Take every line from the records below that includes the word "resolution".

(Beginning of Information shown)

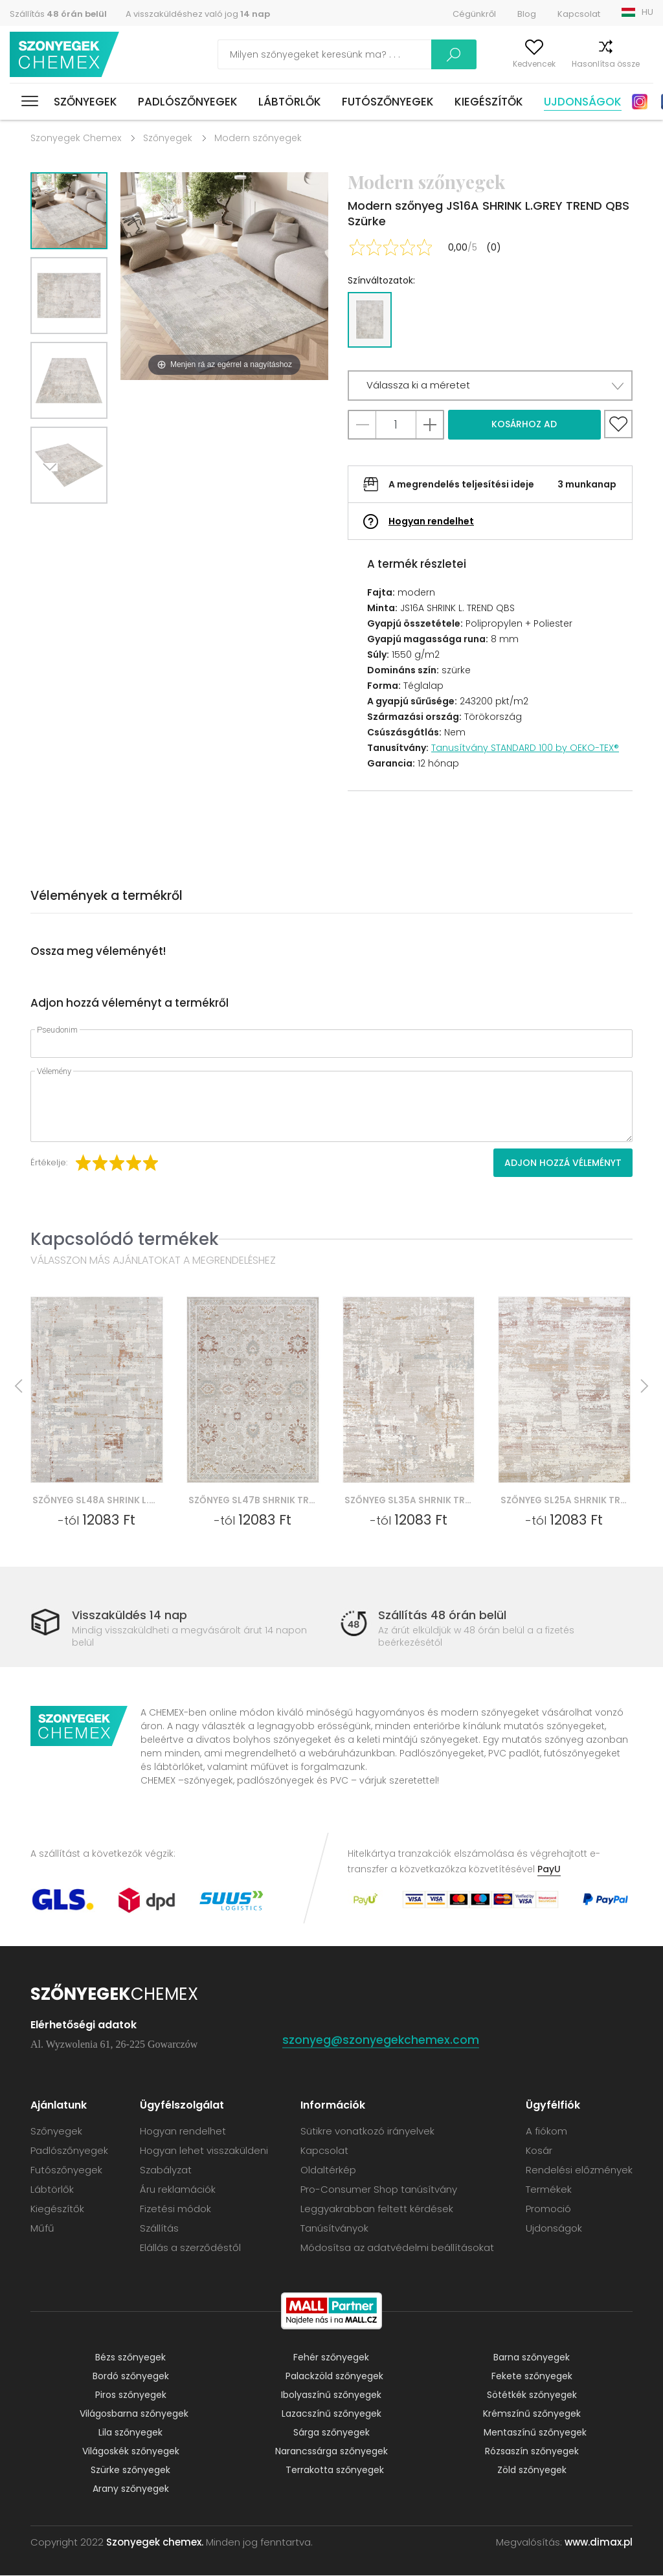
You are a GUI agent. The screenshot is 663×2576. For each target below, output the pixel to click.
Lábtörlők (289, 101)
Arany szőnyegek (131, 2489)
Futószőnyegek (388, 101)
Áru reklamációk (178, 2190)
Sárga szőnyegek (331, 2432)
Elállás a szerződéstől (190, 2248)
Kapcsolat (578, 14)
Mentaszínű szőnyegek (535, 2432)
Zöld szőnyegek (532, 2470)
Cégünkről (474, 14)
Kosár (642, 63)
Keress (391, 54)
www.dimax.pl (599, 2542)
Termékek (549, 2190)
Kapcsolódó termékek (124, 1239)
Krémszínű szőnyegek (532, 2414)
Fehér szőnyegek (331, 2357)
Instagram (639, 101)
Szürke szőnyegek (130, 2470)
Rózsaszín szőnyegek (532, 2451)
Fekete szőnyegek (531, 2376)
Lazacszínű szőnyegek (331, 2414)
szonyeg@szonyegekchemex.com (381, 2040)
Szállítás (58, 14)
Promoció (548, 2209)
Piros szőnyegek (130, 2395)
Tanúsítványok (334, 2228)
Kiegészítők (489, 101)
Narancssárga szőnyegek (331, 2451)
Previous (84, 519)
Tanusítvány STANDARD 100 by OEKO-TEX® (525, 747)
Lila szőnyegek (130, 2432)
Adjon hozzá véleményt (563, 1162)
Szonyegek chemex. (154, 2542)
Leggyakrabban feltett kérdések (376, 2209)
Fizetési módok (175, 2209)
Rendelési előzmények (579, 2170)
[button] (490, 385)
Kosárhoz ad (524, 424)
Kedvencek (509, 63)
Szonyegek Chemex (75, 138)
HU (647, 12)
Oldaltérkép (328, 2170)
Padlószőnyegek (188, 101)
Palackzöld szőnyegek (334, 2376)
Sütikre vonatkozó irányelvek (367, 2131)
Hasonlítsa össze (580, 63)
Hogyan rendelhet (431, 521)
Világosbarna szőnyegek (134, 2414)
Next (54, 519)
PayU (549, 1869)
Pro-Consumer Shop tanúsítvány (378, 2190)
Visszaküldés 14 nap (129, 1615)
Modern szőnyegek (258, 138)
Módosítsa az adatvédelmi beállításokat (397, 2248)
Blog (526, 14)
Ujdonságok (583, 101)
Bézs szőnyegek (130, 2357)
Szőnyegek (85, 101)
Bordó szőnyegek (131, 2376)
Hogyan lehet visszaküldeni (204, 2151)
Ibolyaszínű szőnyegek (331, 2395)
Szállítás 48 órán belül (442, 1615)
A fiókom (454, 63)
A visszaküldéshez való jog (198, 14)
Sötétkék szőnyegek (532, 2395)
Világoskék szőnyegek (130, 2451)
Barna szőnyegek (531, 2357)
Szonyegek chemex (67, 54)
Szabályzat (166, 2170)
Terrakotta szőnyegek (335, 2470)
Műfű (42, 2228)
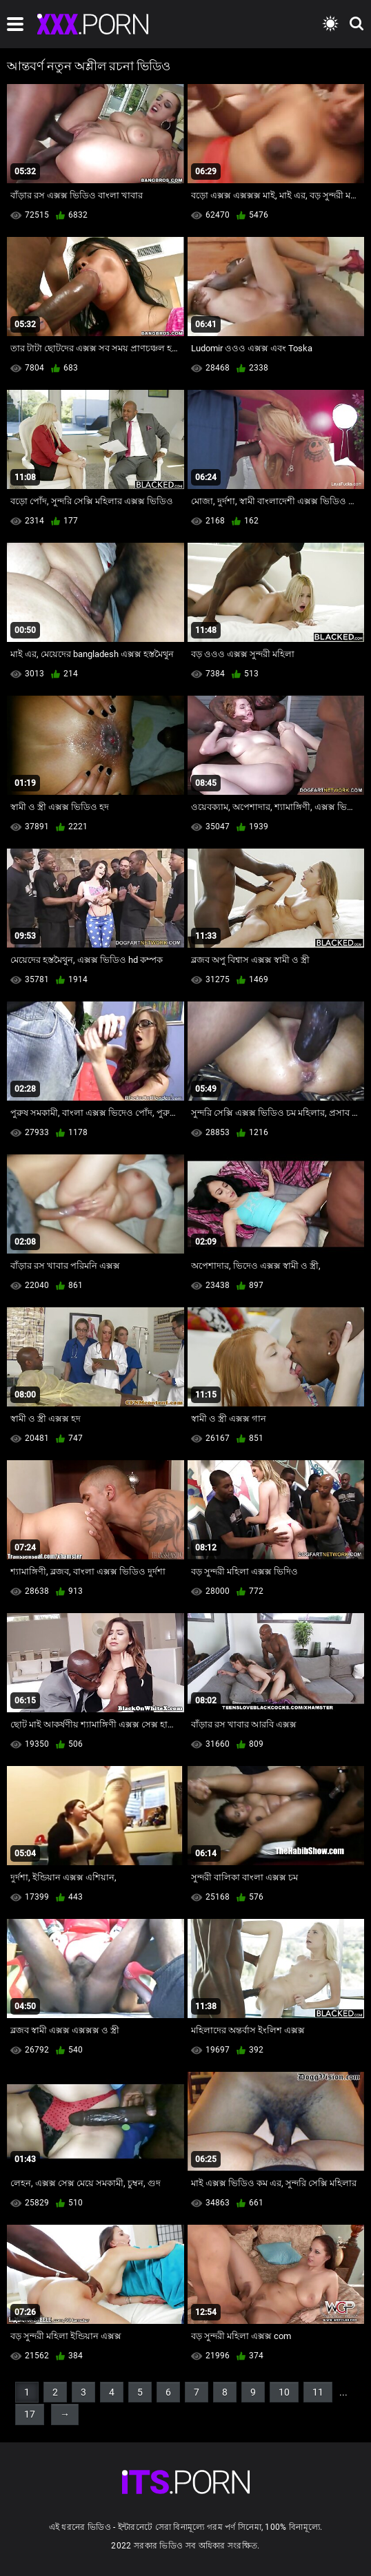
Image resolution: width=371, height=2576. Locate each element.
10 (284, 2392)
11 (317, 2392)
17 (29, 2414)
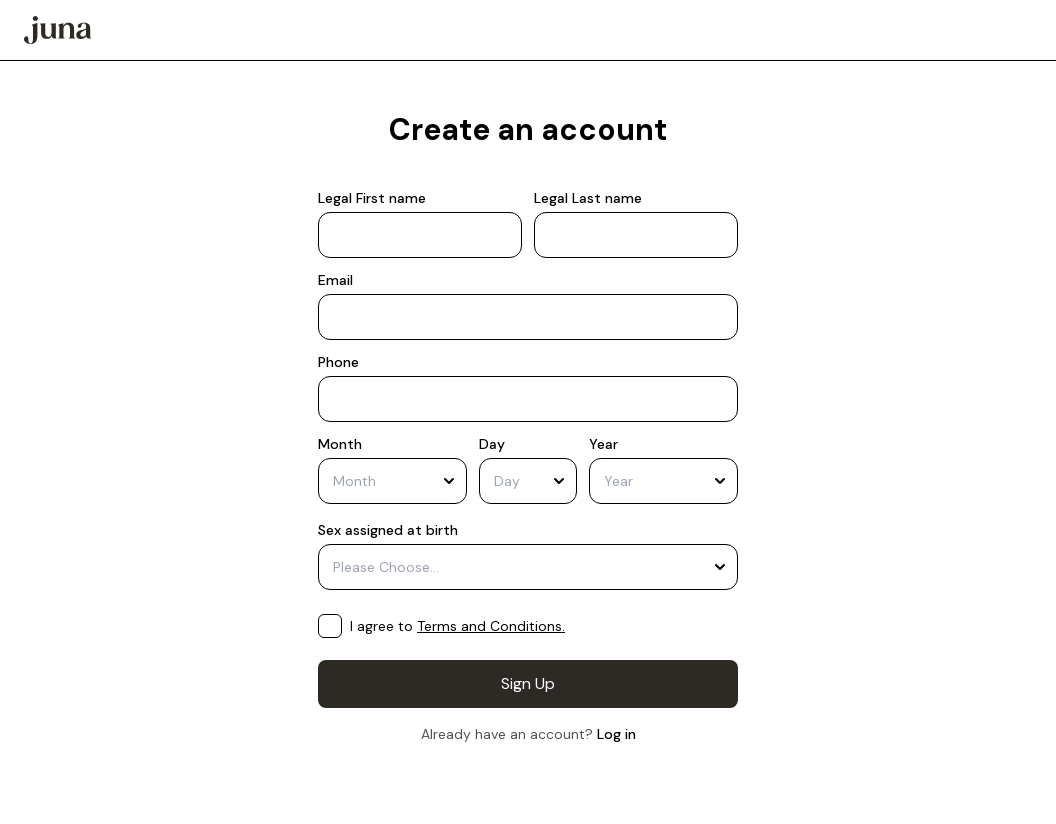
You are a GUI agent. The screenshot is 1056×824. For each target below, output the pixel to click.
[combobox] (392, 481)
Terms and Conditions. (491, 626)
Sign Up (528, 683)
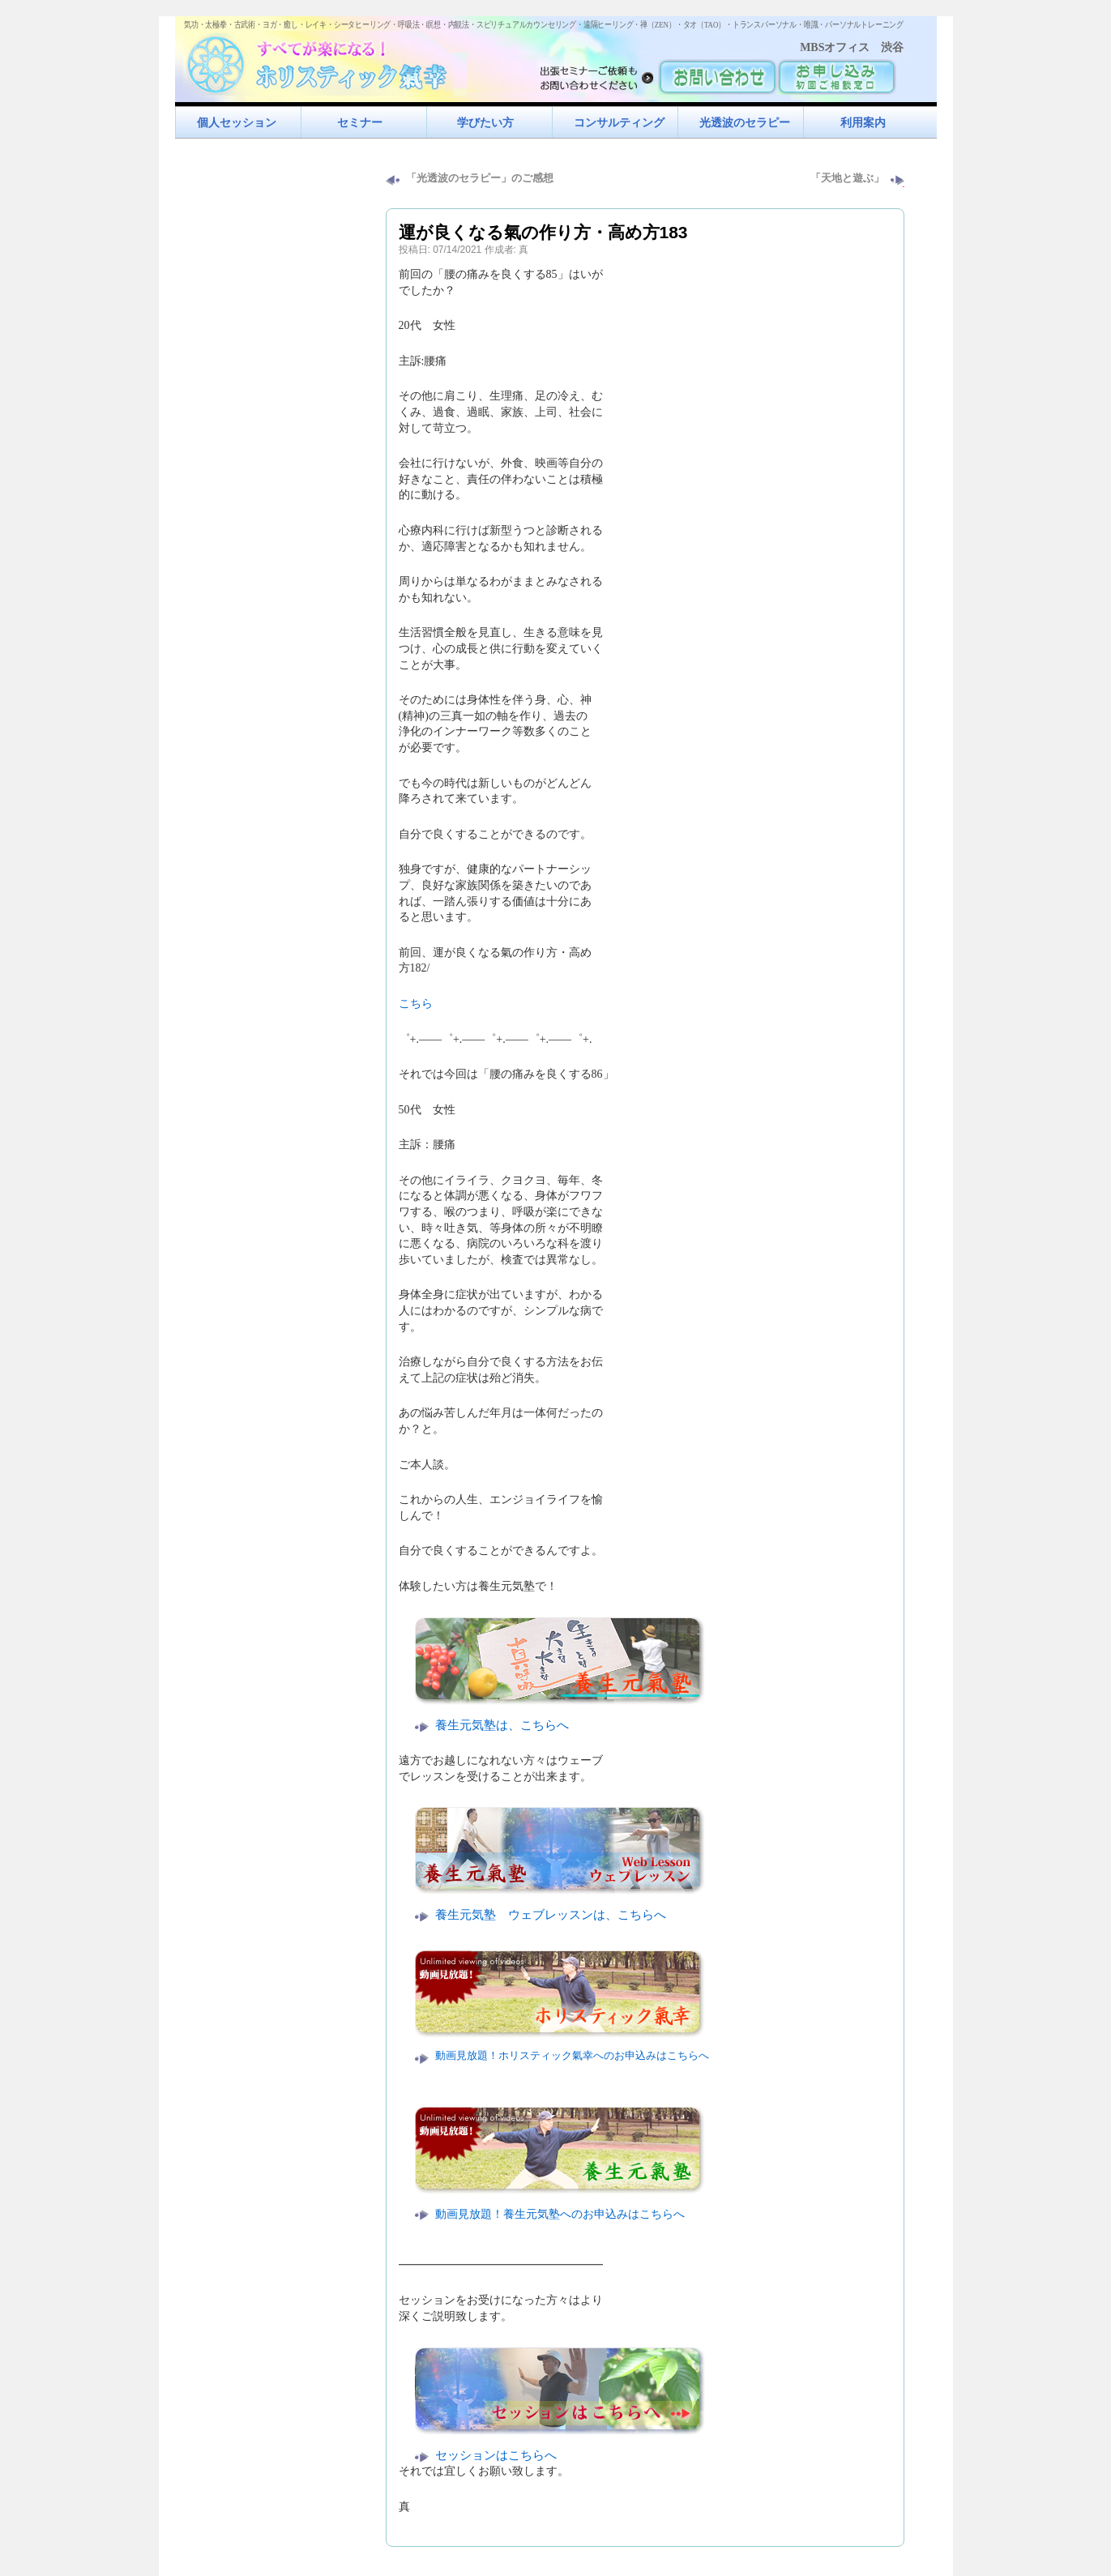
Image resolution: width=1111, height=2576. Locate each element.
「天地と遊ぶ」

(End of Information shown)

### Exercise output:
Image resolution: width=371, height=2576. Locate each element.
Image resolution: width=1111, height=2576. Locate each element.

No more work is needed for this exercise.